Júlio Verne
A Volta ao Mundo em 80 Dias
A Volta ao Mundo em 80 Dias
CAPÍTULO V
EM QUE APARECE NA PRAÇA DE LONDRES UM NOVO VALOR
Phileas Fogg, deixando Londres, nem fazia ideia, sem dúvida, da grande repercussão que sua partida iria provocar. A notícia da aposta espalhou-se a princípio no Reform Club, e produziu uma verdadeira comoção entre os membros do respeitável círculo. Depois, do club, esta comoção passou para os jornais, por intermédio dos reporters, e dos jornais ao público de Londres e de todo o Reino Unido.
A “questão da volta ao mundo” foi comentada, discutida, dissecada, com tanta paixão e ardor como se se tratasse de uma nova questão do Alabama. Uns tomaram o partido de Phileas Fogg, outros — e formaram logo uma maioria considerável — pronunciaram-se contra ele. Esta volta ao mundo a ser realizada, não em teoria e sobre o papel, neste mínimo de tempo, com os meios de comunicação atualmente em uso, não era apenas impossível, era insensato! O Times, o Standard, o Evening Star, o Morning Chronicle, e vinte outros jornais de grande circulação, declararam-se contra Mr. Fogg. Só, o Daily Telegraph o apoiou em certa medida. Phileas Fogg foi geralmente tratado como maníaco, louco, e seus colegas do Reform Club censurados por terem aceito esta aposta, que denunciava um enfraquecimento nas faculdades mentais de seu autor.
Artigos extremamente passionais, mas lógicos, apareceram sobre a questão. É conhecido o interesse que se dá na Inglaterra a tudo que tange a geografia. Assim não havia sequer um leitor, não importa de que classe, que não devorasse as colunas consagradas ao caso Phileas Fogg.
Artigos extremamente passionais, mas lógicos, apareceram sobre a questão. É conhecido o interesse que se dá na Inglaterra a tudo que tange a geografia. Assim não havia sequer um leitor, não importa de que classe, que não devorasse as colunas consagradas ao caso Phileas Fogg.
Durante os primeiros dias, alguns espíritos audaciosos — as mulheres principalmente — estiveram a seu favor, ainda mais depois do Illustrated London News ter publicado o seu retrato copiado da fotografia que tinha nos arquivos do Reform Club. Certos gentlemen ousavam dizer: “Ora! ora! afinal, por que não? Têm-se visto coisas mais extraordinárias!” Eram principalmente os leitores do Daily Telegraph. Mas se percebeu logo que o próprio jornal começava a fraquejar.

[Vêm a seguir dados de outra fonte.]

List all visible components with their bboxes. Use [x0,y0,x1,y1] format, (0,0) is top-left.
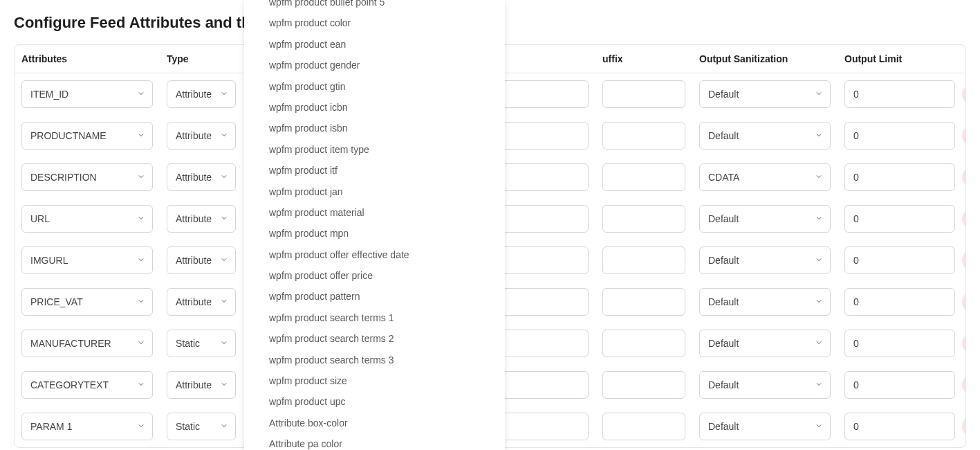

Com efeito, um longo artigo apareceu em 7 de outubro no Boletim da Sociedade Real de Geografia. Ele examinou a questão sob todos os pontos de vista, e demonstrou claramente a loucura da empreitada. Segundo este artigo, tudo estava contra o viajante, obstáculos humanos, obstáculos naturais. Para ter êxito neste projeto, seria preciso admitir uma concordância miraculosa de horas de partida e de chegada, concordância que não existiria, que não poderia existir. A rigor, e na Europa, trecho relativamente medíocre do percurso total, pode-se contar com a chegada dos trens à hora certa; mas quando eles gastam três dias para atravessar a Índia, sete dias para atravessar os Estados Unidos, poder-se-ia confiar à sua exatidão os elementos de tal problema? E os acidentes de máquina, os descarrilhamentos, as colisões, o mau tempo, a acumulação de neve, tudo isto não estava contra Phileas Fogg? Nos paquetes, não se encontraria ele, durante o inverno, à mercê dos pés de vento ou dos nevoeiros? Seria por acaso tão raro os navios mais velozes das linhas transoceânicas sofrerem atrasos de dois ou três dias? Ora, bastaria um atraso, um só, para que a cadeia de comunicações fosse irreparavelmente truncada. Se Phileas Fogg perdesse, nem que fosse por poucas horas, a partida de um paquete, seria forçado a esperar o paquete seguinte, e assim sua viagem estaria comprometida irrevogavelmente.
O artigo teve muita repercussão. Quase todos os jornais o reproduziram, e as ações Phileas Fogg baixaram singularmente.
Nos primeiros dias que se seguiram à partida do gentleman, importantes negócios se tinham ligado à sorte de sua empreitada. Sabe-se como é o mundo dos apostadores na Inglaterra, mundo mais inteligente, mais esclarecido que o dos jogadores. Apostar está no temperamento inglês. Assim, não só os diversos membros do Reform Club fizeram apostas consideráveis a favor ou contra Phileas Fogg, mas o público em geral entrou no movimento. Phileas Fogg foi inscrito, como um cavalo de corrida, numa espécie de studbook. Fizeram dele também uma ação de bolsa, que foi imediatamente cotada na praça de Londres. Procurava-se, oferecia-se “Phileas Fogg” a preço fixo ou com ágio, e fizeram-se com ela negócios colossais. Mas cinco dias após sua partida, após o artigo do Boletim da Sociedade de Geografia, as ofertas começaram a afluir. Phileas Fogg baixou. Ofereceram-na em lotes. Comprada a princípio por cinco, depois por dez, não a compravam afinal senão por vinte, por cinquenta, por cem!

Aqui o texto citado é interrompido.